# stiff cranks-- don't spin freely anymore



## dcc1234 (Nov 5, 2008)

So after a week of wet commutes I noticed this weekend that my cranks are stiff. There is no play in the BB, but I feel some resistance when pedaling backwards (or forwards) for example. 

I took the wheel off to confirm that the resistance was coming from the cranks.

So, not knowing what to do, I sprayed some silicon spray into both sides of the crank-- where the bb attaches- and the cranks seem to spin more freely now. Never had to do such an operation before. Is my BB about to die? Can you tell when they are about to die? 

I've replaced virtually every component on this 99 RH, except the crankset/BB.

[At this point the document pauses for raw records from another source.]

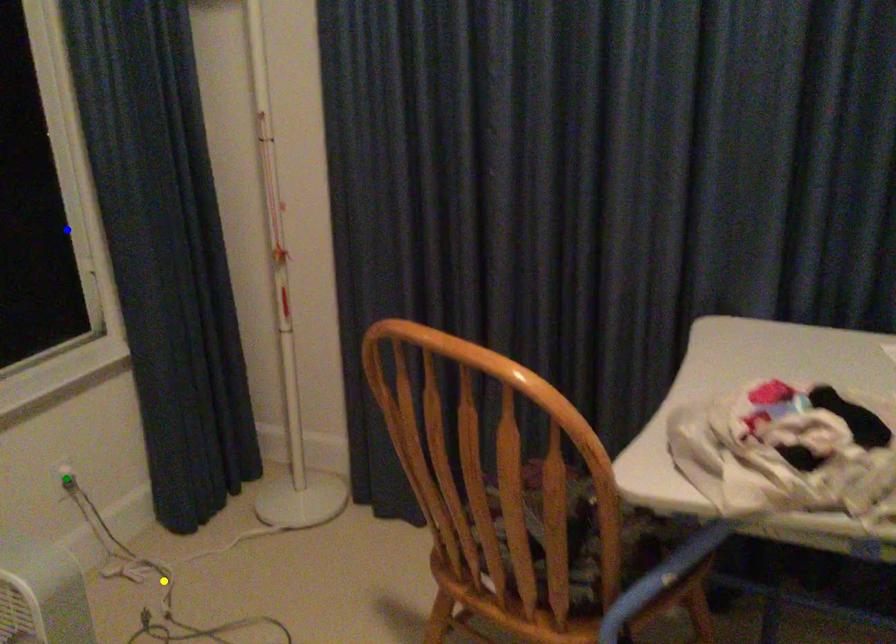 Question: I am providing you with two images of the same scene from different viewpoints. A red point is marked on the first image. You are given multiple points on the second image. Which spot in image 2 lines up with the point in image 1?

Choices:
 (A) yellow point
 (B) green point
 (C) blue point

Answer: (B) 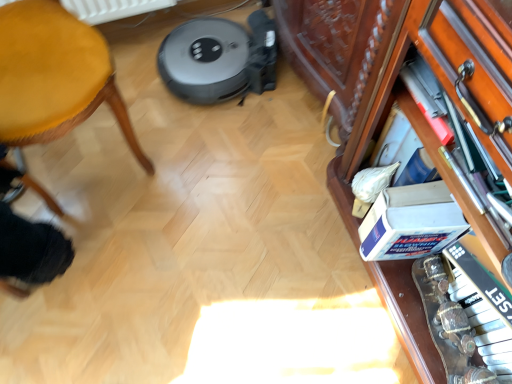 Question: Do you think wooden drawer at right is within white cardboard box at lower right, or outside of it?

Choices:
 (A) inside
 (B) outside

Answer: (B)

Question: From a real-world perspective, is wooden drawer at right above or below white cardboard box at lower right?

Choices:
 (A) above
 (B) below

Answer: (A)

Question: Which is nearer to the white cardboard box at lower right?

Choices:
 (A) wooden piano keys at right
 (B) wooden drawer at right
 (C) yellow fabric stool at left

Answer: (A)

Question: Which object is positioned closest to the white cardboard box at lower right?

Choices:
 (A) wooden piano keys at right
 (B) wooden drawer at right
 (C) yellow fabric stool at left

Answer: (A) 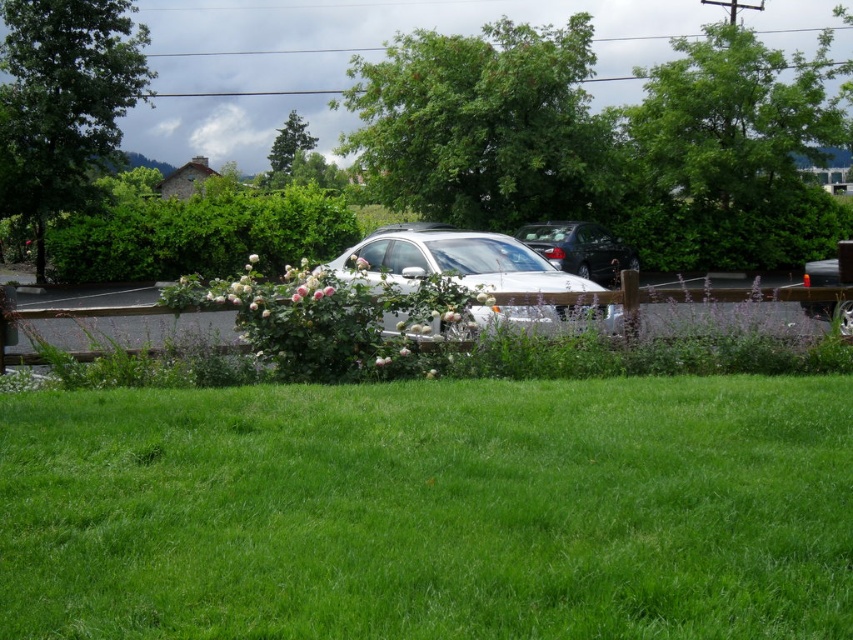 Between green grassy field at lower center and green leafy tree at upper left, which one is positioned lower?

green grassy field at lower center is below.

Between green grassy field at lower center and green leafy tree at upper left, which one is positioned higher?

green leafy tree at upper left is higher up.

Who is more distant from viewer, (252, 499) or (33, 125)?

Point (33, 125)

This screenshot has width=853, height=640. I want to click on green grassy field at lower center, so click(x=430, y=509).

Does point (552, 221) come farther from viewer compared to point (270, 172)?

No, it is in front of (270, 172).

Is satin black sedan at center above green textured tree at upper center?

Actually, satin black sedan at center is below green textured tree at upper center.

Between point (611, 260) and point (280, 138), which one is positioned behind?

Point (280, 138)

Identify the location of satin black sedan at center. This screenshot has width=853, height=640. (579, 248).

Between green leafy tree at upper center and satin white sedan at center, which one is positioned lower?

satin white sedan at center is lower down.

Who is more distant from viewer, (465, 204) or (527, 321)?

Positioned behind is point (465, 204).

I want to click on green leafy tree at upper center, so click(485, 125).

Where is `green leafy tree at upper center`? The height and width of the screenshot is (640, 853). green leafy tree at upper center is located at coordinates (485, 125).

I recently bought 3 new chainrings-- and was planning to replace these, but perhaps I would be better off with a whole new crankset/bb??

Thanks for any advise!!!!


----------



## JPark (Aug 12, 2009)

Definately sounds like the bb is about to go. If you already have the rings, why not just replace the bb for a cheap fix?


----------



## dcc1234 (Nov 5, 2008)

ok, then---- will be on-line tonight buying a bb and related removal tools. THX


----------



## dcc1234 (Nov 5, 2008)

*parts needed to replace my bb*

So, I have the items below in my 'cart' and wonder if any experts can confirm if this is sufficient:

73X110 BB to match the specs of original. 
Park Tool BBT-22 Shimano Sealed Cartridge Bottom Bracket Tool
Park Tool Crank Puller for Square Taper Cranks
TIA!!!!


----------



## JPark (Aug 12, 2009)

As long as your old bb is square taper, and accepts a Shimano bb tool(pretty sure, but not positive) You're covered:thumbsup:


----------



## dcc1234 (Nov 5, 2008)

thx very much! I think so too, about the square taper. 

.....Ordered- and on the way. Looking forward to adding another bike maintenance skill to my repertoire.


----------